── Material provided ──
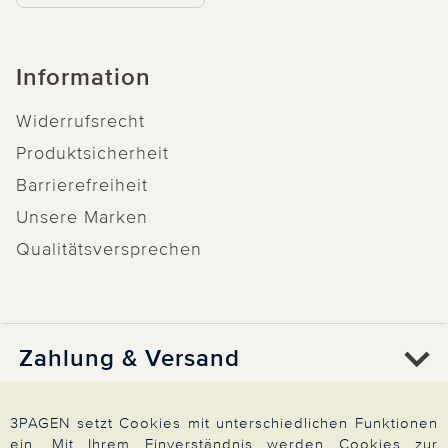
Information
Widerrufsrecht
Produktsicherheit
Barrierefreiheit
Unsere Marken
Qualitätsversprechen
Zahlung & Versand
3PAGEN setzt Cookies mit unterschiedlichen Funktionen
Über 3PAGEN
ein. Mit Ihrem Einverständnis werden Cookies zur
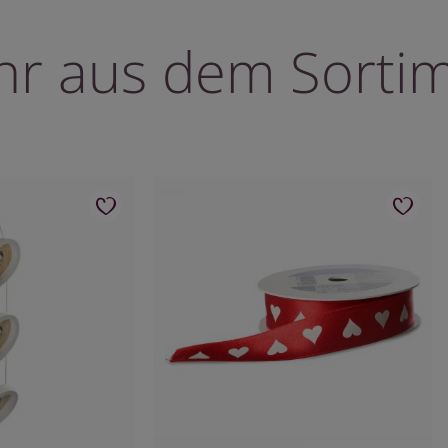
r aus dem Sorti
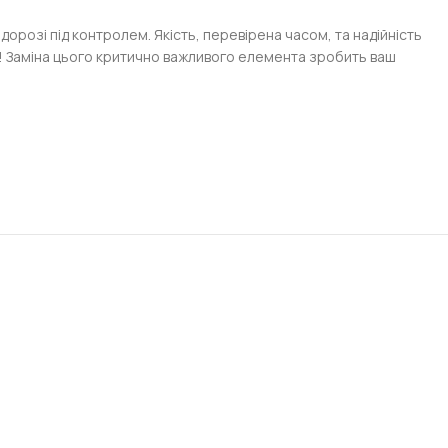
дорозі під контролем. Якість, перевірена часом, та надійність
е! Заміна цього критично важливого елемента зробить ваш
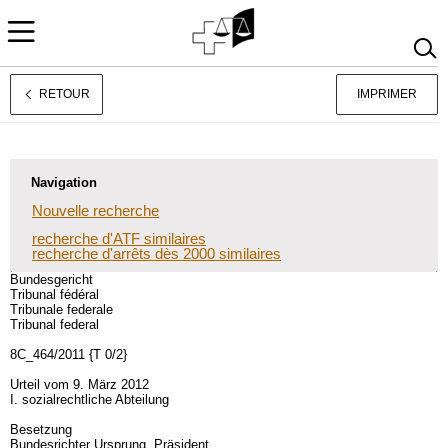
RETOUR
IMPRIMER
Deutsch
Italiano
Navigation
Nouvelle recherche
recherche d'ATF similaires
recherche d'arrêts dès 2000 similaires
Bundesgericht
Tribunal fédéral
Tribunale federale
Tribunal federal
8C_464/2011 {T 0/2}
Urteil vom 9. März 2012
I. sozialrechtliche Abteilung
Besetzung
Bundesrichter Ursprung, Präsident,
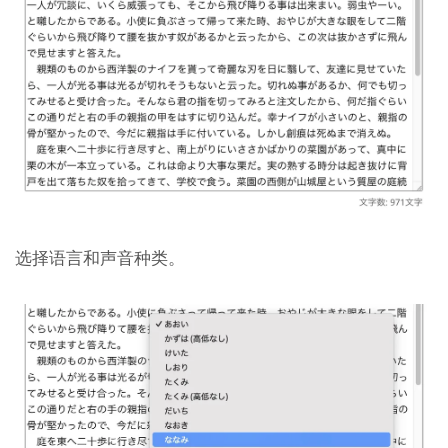
选择语言和声音种类。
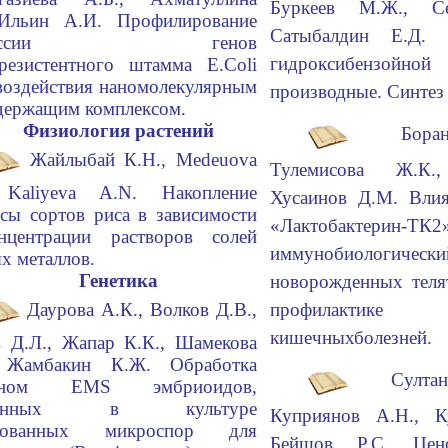
Буркеев М.Ж., Се
 Ильин А.И. Профилирование
Сатыбалдин Е.Д.
спрессии генов
гидроксибензойной
резистентного штамма E.Coli
воздействия наномолекулярным
производные. Синтез 
держащим комплексом.
Физиология растений
Бора
Жайлыбай К.Н., Medeuova
Тулемисова Ж.К.
 Kaliyeva A.N. Накопление
Хусаинов Д.М. Влия
сы сортов риса в зависимости
«Лактобактер
нцентрации растворов солей
иммунобиологич
х металлов.
Генетика
новорожденных теля
профилактике 
Даурова А.К., Волков Д.В.,
кишечных
болезней.
 Д.Л., Жапар К.К., Шамекова
 Жамбакин К.Ж. Обработка
Султа
геном EMS эмбриоидов,
ученных в культуре
Куприянов А.Н., К
ированных микроспор для
Бейшов Р.С. Цен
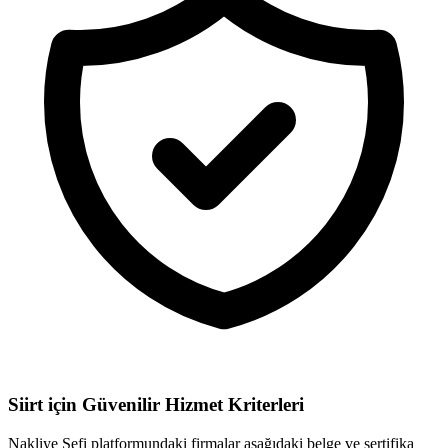
Siirt için
Güvenilir Hizmet Kriterleri
Nakliye Şefi platformundaki firmalar aşağıdaki belge ve sertifika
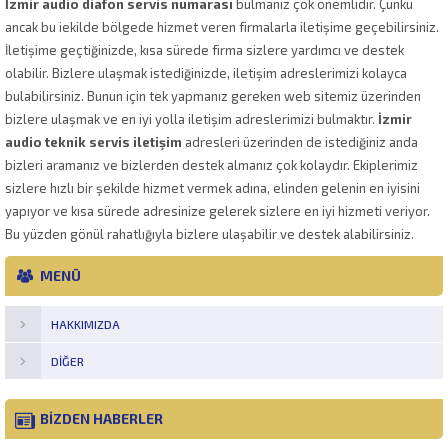
İzmir audio diafon servis numarası
bulmanız çok önemlidir. Çünkü
ancak bu iekilde bölgede hizmet veren firmalarla iletişime geçebilirsiniz.
İletişime geçtiğinizde, kısa sürede firma sizlere yardımcı ve destek
olabilir. Bizlere ulaşmak istediğinizde, iletişim adreslerimizi kolayca
bulabilirsiniz. Bunun için tek yapmanız gereken web sitemiz üzerinden
bizlere ulaşmak ve en iyi yolla iletişim adreslerimizi bulmaktır.
İzmir
audio teknik servis iletişim
adresleri üzerinden de istediğiniz anda
bizleri aramanız ve bizlerden destek almanız çok kolaydır. Ekiplerimiz
sizlere hızlı bir şekilde hizmet vermek adına, elinden gelenin en iyisini
yapıyor ve kısa sürede adresinize gelerek sizlere en iyi hizmeti veriyor.
Bu yüzden gönül rahatlığıyla bizlere ulaşabilir ve destek alabilirsiniz.
MENÜ
HAKKIMIZDA
DIĞER
BİZDEN HABERLER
───
* Work to complete *
For the entries above, state how many lines contain the word "sürede". Provide the number by itself.

* Written solution *
2